Err, no, sorry if you thought it was.  If you still want to volunteer
I'm sure it'd be more than welcome.

> I think I'll move the integrity check to the db, so that it's possible
> to check the column lengths etc. (pageinspect seems like a good module
> to mutilate in this direction) but I still believe it'd be useful to
> have an offline tool for basic checks. Would pg_filedump be a resonable
> tool to do that?

No, I don't think pg_filedump is a good host for such checks.  If we're
going to have a tool to do that it'd be better to be able to include it in
core (or at least contrib), and we can't have pg_filedump in there for
licensing reasons.

-- 
Álvaro Herrera <alvherre@commandprompt.com>
The PostgreSQL Company - Command Prompt, Inc.
PostgreSQL Replication, Consulting, Custom Development, 24x7 support


Re: offline consistency check and info on attributes

От
Tom Lane
Дата:
Alvaro Herrera <alvherre@commandprompt.com> writes:
> Excerpts from Tomas Vondra's message of mar abr 26 17:39:19 -0300 2011:
>> Dne 25.4.2011 18:16, Alvaro Herrera napsal(a):
>> I think I'll move the integrity check to the db, so that it's possible
>> to check the column lengths etc. (pageinspect seems like a good module
>> to mutilate in this direction) but I still believe it'd be useful to
>> have an offline tool for basic checks.

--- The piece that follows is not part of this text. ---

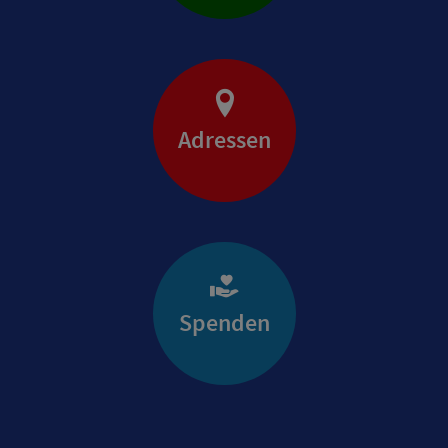
Adressen
Spenden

Would pg_filedump be a resonable
>> tool to do that?

> No, I don't think pg_filedump is a good host for such checks.  If we're
> going to have a tool to do that it'd be better to be able to include it in
> core (or at least contrib), and we can't have pg_filedump in there for
> licensing reasons.

Quite aside from licensing reasons, pg_filedump is only meant to print
out a very low-level representation of file contents; it has little
real understanding of what it's printing.  So I think it's a bad basis
for a verification utility on technical grounds too.
        regards, tom lane